(Beginning of Raw data)

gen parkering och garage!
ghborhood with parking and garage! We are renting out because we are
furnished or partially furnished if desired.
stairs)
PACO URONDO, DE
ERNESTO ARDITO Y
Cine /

(End of Raw data)
(Beginning of Raw data)

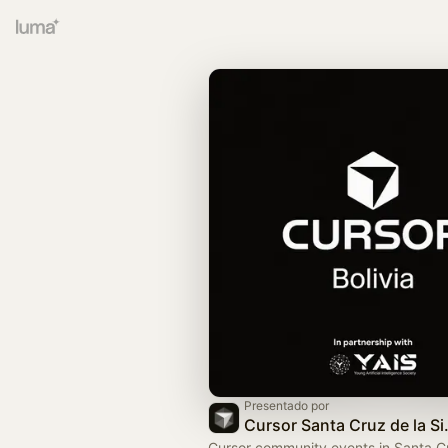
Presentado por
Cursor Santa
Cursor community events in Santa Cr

(End of Raw data)

▸ Exercise brief
Take from the listing above each line containing "garage".

▸ Solution
gen parkering och garage!
ghborhood with parking and garage! We are renting out because we are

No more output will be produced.